[Start of section]

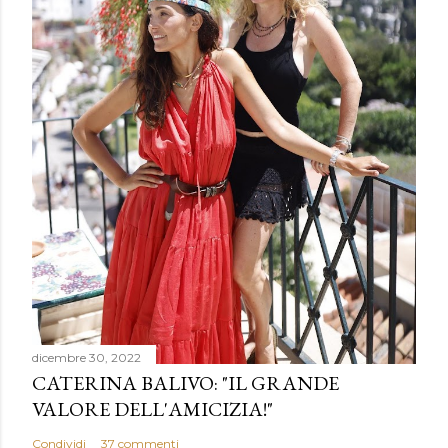
dicembre 30, 2022
CATERINA BALIVO: "IL GRANDE
VALORE DELL'AMICIZIA!"
Condividi
37 commenti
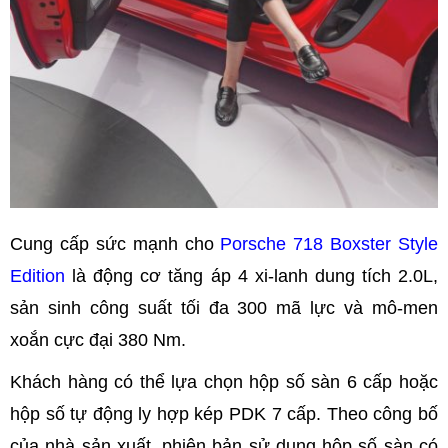
Cung cấp sức mạnh cho
Porsche 718 Boxster Style
Edition
là động cơ tăng áp 4 xi-lanh dung tích 2.0L,
sản sinh công suất tối đa 300 mã lực và mô-men
xoắn cực đại 380 Nm.
Khách hàng có thể lựa chọn hộp số sàn 6 cấp hoặc
hộp số tự động ly hợp kép PDK 7 cấp. Theo công bố
của nhà sản xuất, phiên bản sử dụng hộp số sàn có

[End of section]

- **EXERCISE INSTRUCTIONS**:
Please reproduce the data above word for word, skipping all images.

- **ANSWER AREA**:
dicembre 30, 2022
CATERINA BALIVO: "IL GRANDE
VALORE DELL'AMICIZIA!"
Condividi
37 commenti
Cung cấp sức mạnh cho
Porsche 718 Boxster Style
Edition
là động cơ tăng áp 4 xi-lanh dung tích 2.0L,
sản sinh công suất tối đa 300 mã lực và mô-men
xoắn cực đại 380 Nm.
Khách hàng có thể lựa chọn hộp số sàn 6 cấp hoặc
hộp số tự động ly hợp kép PDK 7 cấp. Theo công bố
của nhà sản xuất, phiên bản sử dụng hộp số sàn có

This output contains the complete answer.